Soon after, it really was one of those days, and I was taking what everyone calls the ‘postcard picture’ of the Inca ruins with Huayna Picchu, its sister peak, in the background, similar to what graced the magazine cover back in the 1970s. It was everything I had hoped for, well, except for later dropping my camera two meters down the side of Huayna Picchu. The sound of breaking glass is not what you want to hear from your camera. (Thankfully, the film roll was safe in my pocket.) Here’s a tip: when you’re sitting on the top of a mountain, make sure you actually have the camera strap in your hand when you stand up.

You might say I didn’t quite follow the right path to Machu Picchu.
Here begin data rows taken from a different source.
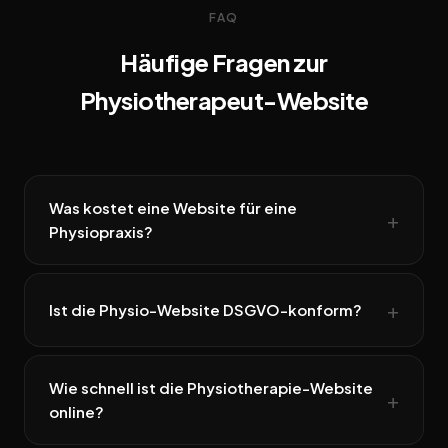
FAQ
Häufige Fragen zur
Physiotherapeut-Website
Was kostet eine Website für eine
Physiopraxis?
Ist die Physio-Website DSGVO-konform?
Wie schnell ist die Physiotherapie-Website
online?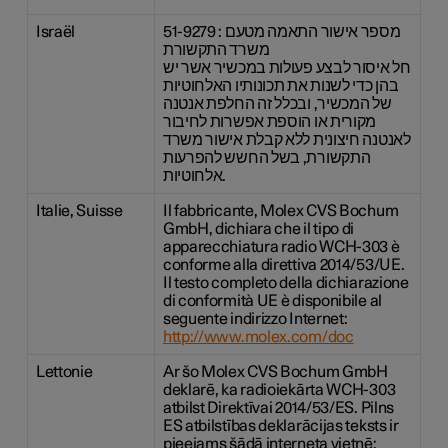
Israël
51-9279 : מספר אישור התאמה מטעם
משרד התקשורת
חל איסור לבצע פעולות במכשיר אשר יש
בהן כדי לשנות את תכונותיו האלחוטיות
של המכשיר, ובכלל זה החלפת אנטנה
מקורית או הוספת אפשרות לחיבור
לאנטנה חיצונית ללא קבלת אישור משרד
התקשורת, בשל החשש להפרעות
אלחוטיות.
Italie, Suisse
Il fabbricante, Molex CVS Bochum
GmbH, dichiara che il tipo di
apparecchiatura radio WCH-303 è
conforme alla direttiva 2014/53/UE.
Il testo completo della dichiarazione
di conformità UE è disponibile al
seguente indirizzo Internet:
http://www.molex.com/doc
Lettonie
Ar šo Molex CVS Bochum GmbH
deklarē, ka radioiekārta WCH-303
atbilst Direktīvai 2014/53/ES. Pilns
ES atbilstības deklarācijas teksts ir
pieejams šādā interneta vietnē:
After all, it wasn’t a National Geographic tour group. Lindblad, however, led my footsteps back in that direction when they formed a partnership with Nat Geo in 2004. So I came full circle without even trying. (No, I didn’t get to ride the giant tortoises in Galapagos. It’s illegal.) Although, I suppose to truly come full circle, I should invite my father to join me in a return to Machu Picchu – if he could ever be distracted away from Europe.  After all, it was his magazine subscription, so my catching the travel bug is all his fault.

Now I just have to figure out who infected me with the writing bug.